IRC Logs of #nouveau on irc.freenode.net for 2023-07-25

00:10 fdobridge: <karolherbst🐧🦀> Passed: 1/1 (100.0%) :3
00:12 fdobridge: <karolherbst🐧🦀> https://gitlab.freedesktop.org/mesa/mesa/-/merge_requests/24312
00:13 fdobridge: <karolherbst🐧🦀> the volta+ code emitter got that part right 🙃
00:13 fdobridge: <karolherbst🐧🦀> tomorrow I'll try to see how much that fixes
01:48 fdobridge: <gfxstrand> Feel free to make an NVK MR as well
02:10 dakr: airlied, gfxstrand: I just sent out a quite lengthy mail regarding the new uAPI and performance. However, we can also keep discussing this in IRC.
02:12 dakr: https://gitlab.freedesktop.org/nouvelles/kernel/-/tree/new-uapi-drm-next-vm-resv should remove the impact of the amount of mappings from EXEC latency entirely. However, as mentioned in the mail the GPUVA manager parts are WIP and pretty hacked up still.

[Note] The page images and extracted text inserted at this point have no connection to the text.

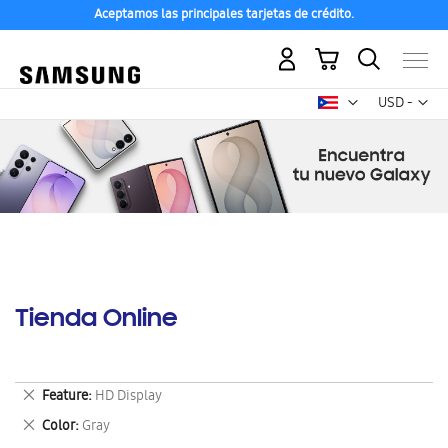
Aceptamos las principales tarjetas de crédito.
Mi carrito
Mon
USD -
dólar
estadounid
Tienda Online
Eliminar
Feature
HD Display
este
Eliminar
Color
Gray
artículo
este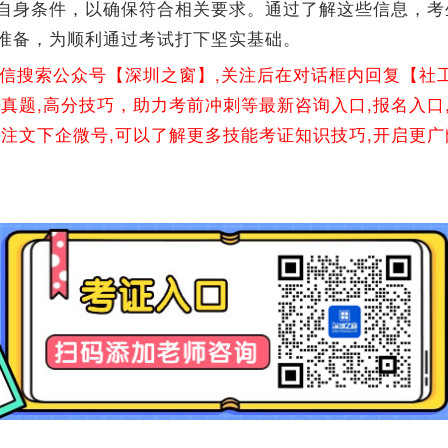
自身条件，以确保符合相关要求。通过了解这些信息，考
准备，为顺利通过考试打下坚实基础。
微信搜索公众号【深圳之窗】,关注后在对话框内回复【社
年真题,高分技巧，助力考前冲刺等最新咨询入口,报名入口
关注文下企微号,可以了解更多技能考证知识技巧,开启更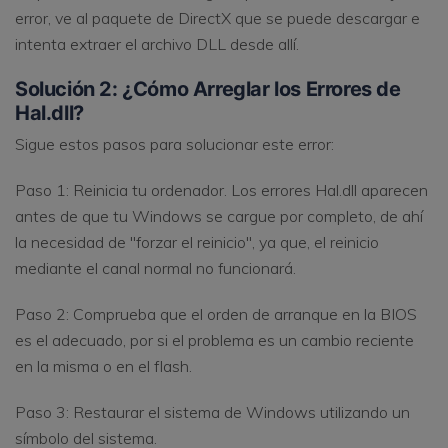
error, ve al paquete de DirectX que se puede descargar e
intenta extraer el archivo DLL desde allí.
Solución 2: ¿Cómo Arreglar los Errores de
Hal.dll?
Sigue estos pasos para solucionar este error:
Paso 1: Reinicia tu ordenador. Los errores Hal.dll aparecen
antes de que tu Windows se cargue por completo, de ahí
la necesidad de "forzar el reinicio", ya que, el reinicio
mediante el canal normal no funcionará.
Paso 2: Comprueba que el orden de arranque en la BIOS
es el adecuado, por si el problema es un cambio reciente
en la misma o en el flash.
Paso 3: Restaurar el sistema de Windows utilizando un
símbolo del sistema.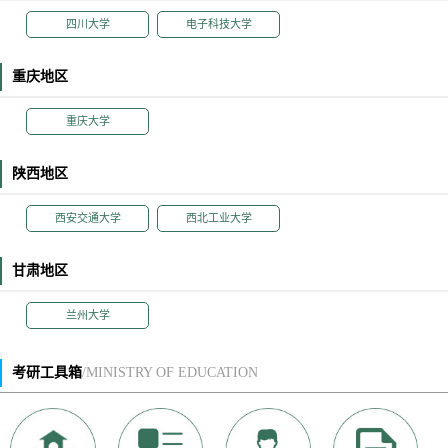
四川大学
电子科技大学
重庆地区
重庆大学
陕西地区
西安交通大学
西北工业大学
甘肃地区
兰州大学
考研工具箱
/MINISTRY OF EDUCATION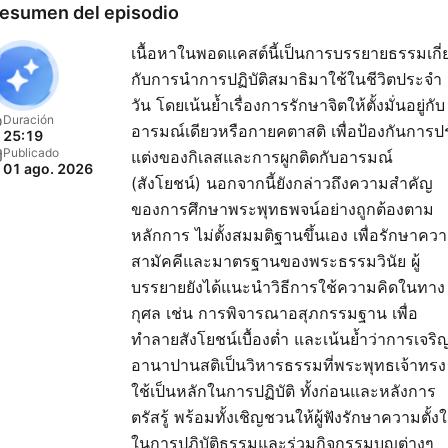
esumen del episodio
เนื้อหาในพอดแคสต์นี้เป็นการบรรยายธรรมเกี่
กับการนำการปฏิบัติสมาธิมาใช้ในชีวิตประจำ
วัน โดยเน้นย้ำเรื่องการรักษาจิตให้ตั้งมั่นอยู่กับ
Duración
อารมณ์เดียวหรือกายคตาสติ เพื่อป้องกันการปร
25:19
Publicado
แต่งของกิเลสและการผูกติดกับอารมณ์
01 ago. 2026
(สังโยชน์) นอกจากนี้ยังกล่าวถึงความสำคัญ
ของการศึกษาพระพุทธพจน์อย่างถูกต้องตาม
หลักการ ไม่ตั้งสมมติฐานขึ้นเอง เพื่อรักษาคว
สามัคคีและมาตรฐานของพระธรรมวินัย ผู้
บรรยายยังได้แนะนำวิธีการใช้ความคิดในทาง
กุศล เช่น การพิจารณาอสุภกรรมฐาน เพื่อ
ทำลายสังโยชน์เบื้องต่ำ และเน้นย้ำว่าการเจริ
อานาปานสติเป็นวิหารธรรมที่พระพุทธเจ้าทรง
ใช้เป็นหลักในการปฏิบัติ ทั้งก่อนและหลังการ
ตรัสรู้ พร้อมทั้งเชิญชวนให้ผู้ฟังรักษาความตั้ง
ในการปฏิบัติธรรมและร่วมกิจกรรมบุญต่างๆ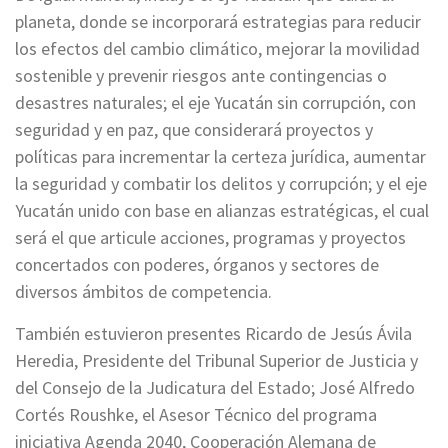
planeta, donde se incorporará estrategias para reducir
los efectos del cambio climático, mejorar la movilidad
sostenible y prevenir riesgos ante contingencias o
desastres naturales; el eje Yucatán sin corrupción, con
seguridad y en paz, que considerará proyectos y
políticas para incrementar la certeza jurídica, aumentar
la seguridad y combatir los delitos y corrupción; y el eje
Yucatán unido con base en alianzas estratégicas, el cual
será el que articule acciones, programas y proyectos
concertados con poderes, órganos y sectores de
diversos ámbitos de competencia.
También estuvieron presentes Ricardo de Jesús Ávila
Heredia, Presidente del Tribunal Superior de Justicia y
del Consejo de la Judicatura del Estado; José Alfredo
Cortés Roushke, el Asesor Técnico del programa
iniciativa Agenda 2040, Cooperación Alemana de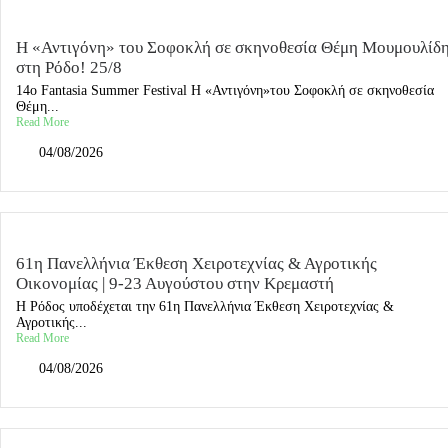
Η «Αντιγόνη» του Σοφοκλή σε σκηνοθεσία Θέμη Μουμουλίδ
στη Ρόδο! 25/8
14o Fantasia Summer Festival Η «Αντιγόνη»του Σοφοκλή σε σκηνοθεσία
Θέμη...
Read More
04/08/2026
61η Πανελλήνια Έκθεση Χειροτεχνίας & Αγροτικής
Οικονομίας | 9-23 Αυγούστου στην Κρεμαστή
Η Ρόδος υποδέχεται την 61η Πανελλήνια Έκθεση Χειροτεχνίας &
Αγροτικής...
Read More
04/08/2026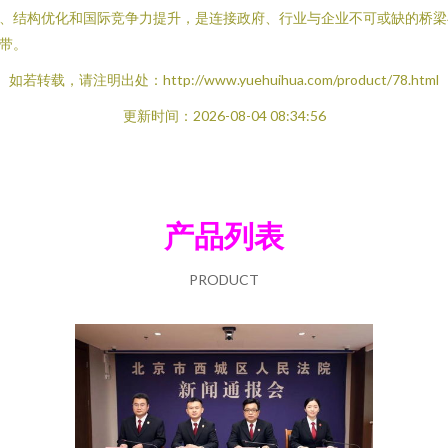
、结构优化和国际竞争力提升，是连接政府、行业与企业不可或缺的桥梁
带。
如若转载，请注明出处：http://www.yuehuihua.com/product/78.html
更新时间：2026-08-04 08:34:56
产品列表
PRODUCT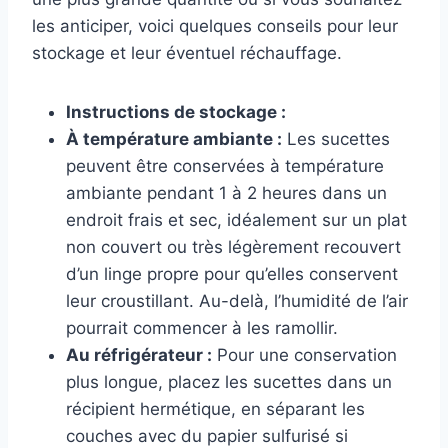
les anticiper, voici quelques conseils pour leur
stockage et leur éventuel réchauffage.
Instructions de stockage :
À température ambiante :
Les sucettes
peuvent être conservées à température
ambiante pendant 1 à 2 heures dans un
endroit frais et sec, idéalement sur un plat
non couvert ou très légèrement recouvert
d’un linge propre pour qu’elles conservent
leur croustillant. Au-delà, l’humidité de l’air
pourrait commencer à les ramollir.
Au réfrigérateur :
Pour une conservation
plus longue, placez les sucettes dans un
récipient hermétique, en séparant les
couches avec du papier sulfurisé si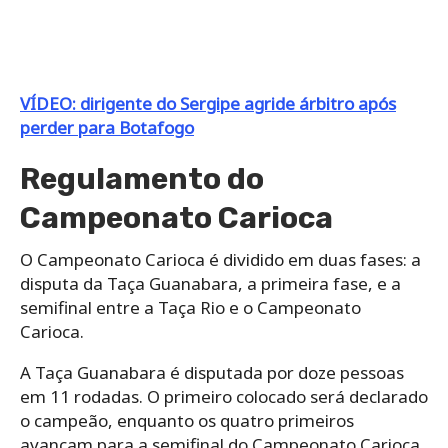
VÍDEO: dirigente do Sergipe agride árbitro após
perder para Botafogo
Regulamento do
Campeonato Carioca
O Campeonato Carioca é dividido em duas fases: a
disputa da Taça Guanabara, a primeira fase, e a
semifinal entre a Taça Rio e o Campeonato
Carioca.
A Taça Guanabara é disputada por doze pessoas
em 11 rodadas. O primeiro colocado será declarado
o campeão, enquanto os quatro primeiros
avançam para a semifinal do Campeonato Carioca,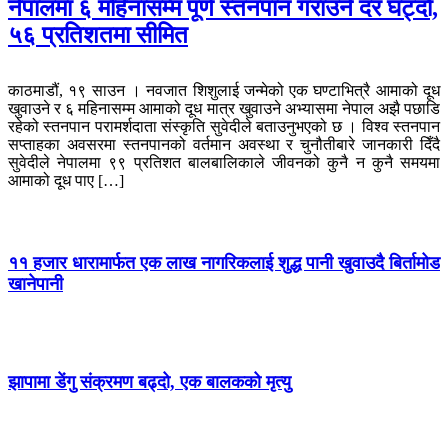
नेपालमा ६ महिनासम्म पूर्ण स्तनपान गराउने दर घट्दो,
५६ प्रतिशतमा सीमित
काठमाडौं, १९ साउन । नवजात शिशुलाई जन्मेको एक घण्टाभित्रै आमाको दूध
खुवाउने र ६ महिनासम्म आमाको दूध मात्र खुवाउने अभ्यासमा नेपाल अझै पछाडि
रहेको स्तनपान परामर्शदाता संस्कृति सुवेदीले बताउनुभएको छ । विश्व स्तनपान
सप्ताहका अवसरमा स्तनपानको वर्तमान अवस्था र चुनौतीबारे जानकारी दिँदै
सुवेदीले नेपालमा ९९ प्रतिशत बालबालिकाले जीवनको कुनै न कुनै समयमा
आमाको दूध पाए […]
११ हजार धारामार्फत एक लाख नागरिकलाई शुद्ध पानी खुवाउदै बिर्तामोड
खानेपानी
झापामा डेंगु संक्रमण बढ्दो, एक बालकको मृत्यु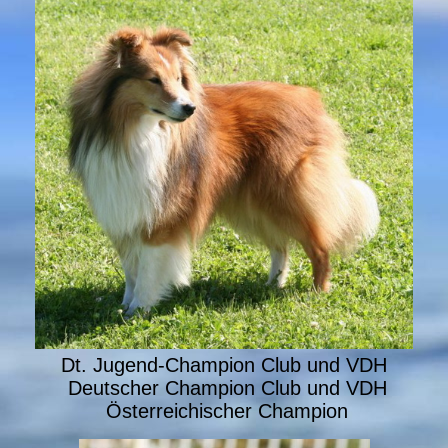
Dt. Jugend-Champion Club und VDH
Deutscher Champion Club und VDH
Österreichischer Champion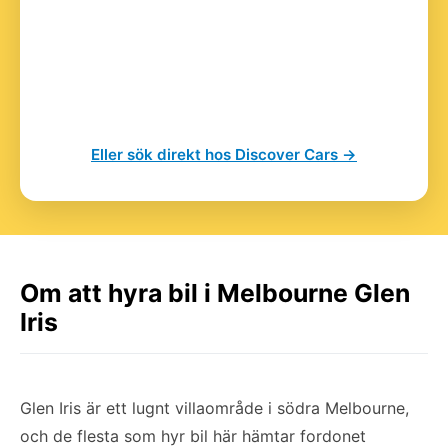
Eller sök direkt hos Discover Cars →
Om att hyra bil i Melbourne Glen
Iris
Glen Iris är ett lugnt villaområde i södra Melbourne,
och de flesta som hyr bil här hämtar fordonet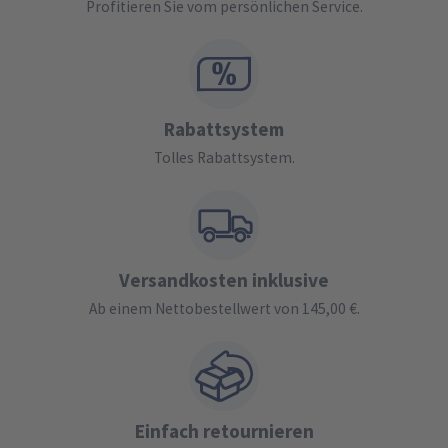
Profitieren Sie vom persönlichen Service.
Rabattsystem
Tolles Rabattsystem.
Versandkosten inklusive
Ab einem Nettobestellwert von 145,00 €.
Einfach retournieren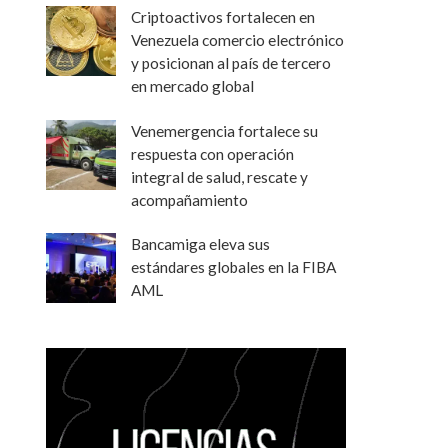
Criptoactivos fortalecen en
Venezuela comercio electrónico
y posicionan al país de tercero
en mercado global
Venemergencia fortalece su
respuesta con operación
integral de salud, rescate y
acompañamiento
Bancamiga eleva sus
estándares globales en la FIBA
AML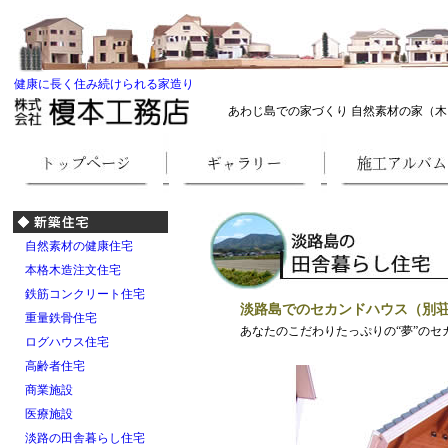
健康に長く住み続けられる家造り
あわじ島での家づくり 自然素材の家（木
自然素材の健康住宅
本格木造注文住宅
鉄筋コンクリート住宅
淡路島でのセカンドハウス（別
重量鉄骨住宅
あなたのこだわりたっぷりの“夢”の
ログハウス住宅
高齢者住宅
商業施設
医療施設
淡路の田舎暮らし住宅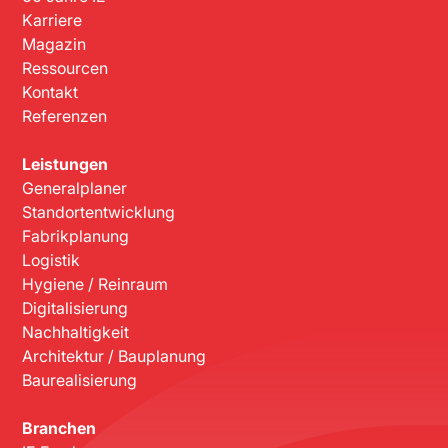
Karriere
Magazin
Ressourcen
Kontakt
Referenzen
Leistungen
Generalplaner
Standortentwicklung
Fabrikplanung
Logistik
Hygiene / Reinraum
Digitalisierung
Nachhaltigkeit
Architektur / Bauplanung
Baurealisierung
Branchen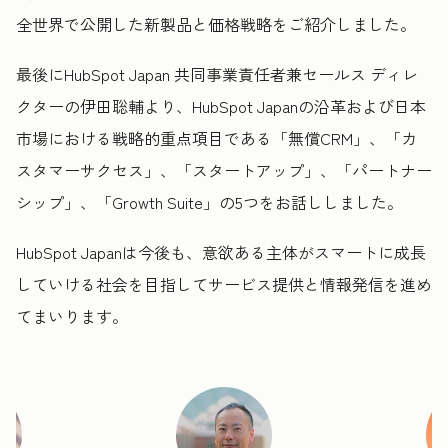
全世界で公開した新製品と価格戦略をご紹介しました。
最後にHubSpot Japan 共同事業責任者兼セールス ディレ
クターの伊田聡輔より、HubSpot Japanの沿革および日本
市場における戦略的重点項目である「無償CRM」、「カ
スタマーサクセス」、「スタートアップ」、「パートナー
シップ」、「Growth Suite」の5つをお話ししました。
HubSpot Japanは今後も、意欲ある主体がスマートに成長
していける社会を目指してサービス提供と情報発信を進め
てまいります。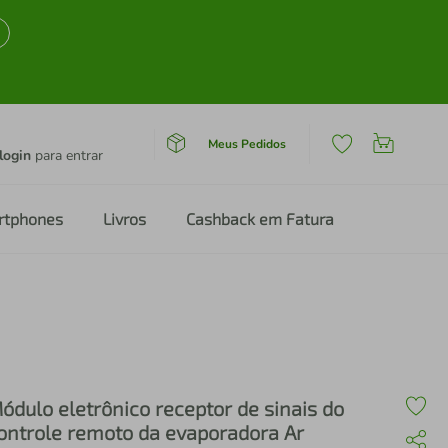
Meus Pedidos
login
para entrar
rtphones
Livros
Cashback em Fatura
ódulo eletrônico receptor de sinais do
ontrole remoto da evaporadora Ar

02:26 fdobridge: <airlied> sounds good, I'll let @Faith see if they have any concerns that it will end up faster
02:26 fdobridge: <airlied> @gfxstrand just created https://gitlab.freedesktop.org/nouveau/mesa/-/merge_requests/239 do dump nvidia driver cmd buffers from a layer
02:26 fdobridge: <airlied> it's based on your shader dumper
02:28 fdobridge: <gfxstrand> Cool
02:31 fdobridge: <airlied> dumping cond render shows I've even less clue how it should work
02:38 fdobridge: <gfxstrand> 🙃
03:06 fdobridge: <airlied> it does appears nvidia do a copy from local to host memory
03:08 fdobridge: <gfxstrand> Woohoo? 🙄
03:09 fdobridge: <gfxstrand> I guess that tells us we're not crazy
03:10 fdobridge: <airlied> it also does some MME on 3D class,
03:10 fdobridge: <airlied> which I can't dump
03:16 fdobridge: <gfxstrand> I mean if we have to do a tiny DMA to GART, I guess that's probably okay. The annoying but will be having to allocate GART-only memory. Most other stuff is fine with it being either VRAM or system.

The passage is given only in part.